Stored data entries
——————

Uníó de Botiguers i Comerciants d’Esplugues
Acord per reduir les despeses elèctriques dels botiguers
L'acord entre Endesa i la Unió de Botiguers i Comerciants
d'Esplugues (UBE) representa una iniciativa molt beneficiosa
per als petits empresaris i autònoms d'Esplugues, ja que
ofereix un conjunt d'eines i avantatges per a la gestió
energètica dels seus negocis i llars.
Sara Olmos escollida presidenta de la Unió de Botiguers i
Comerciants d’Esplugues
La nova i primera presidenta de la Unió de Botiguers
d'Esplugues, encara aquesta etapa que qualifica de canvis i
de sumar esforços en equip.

——————

Word for word, return all of the records.

YOUR RESPONSE |
Uníó de Botiguers i Comerciants d’Esplugues
Acord per reduir les despeses elèctriques dels botiguers
L'acord entre Endesa i la Unió de Botiguers i Comerciants
d'Esplugues (UBE) representa una iniciativa molt beneficiosa
per als petits empresaris i autònoms d'Esplugues, ja que
ofereix un conjunt d'eines i avantatges per a la gestió
energètica dels seus negocis i llars.
Sara Olmos escollida presidenta de la Unió de Botiguers i
Comerciants d’Esplugues
La nova i primera presidenta de la Unió de Botiguers
d'Esplugues, encara aquesta etapa que qualifica de canvis i
de sumar esforços en equip.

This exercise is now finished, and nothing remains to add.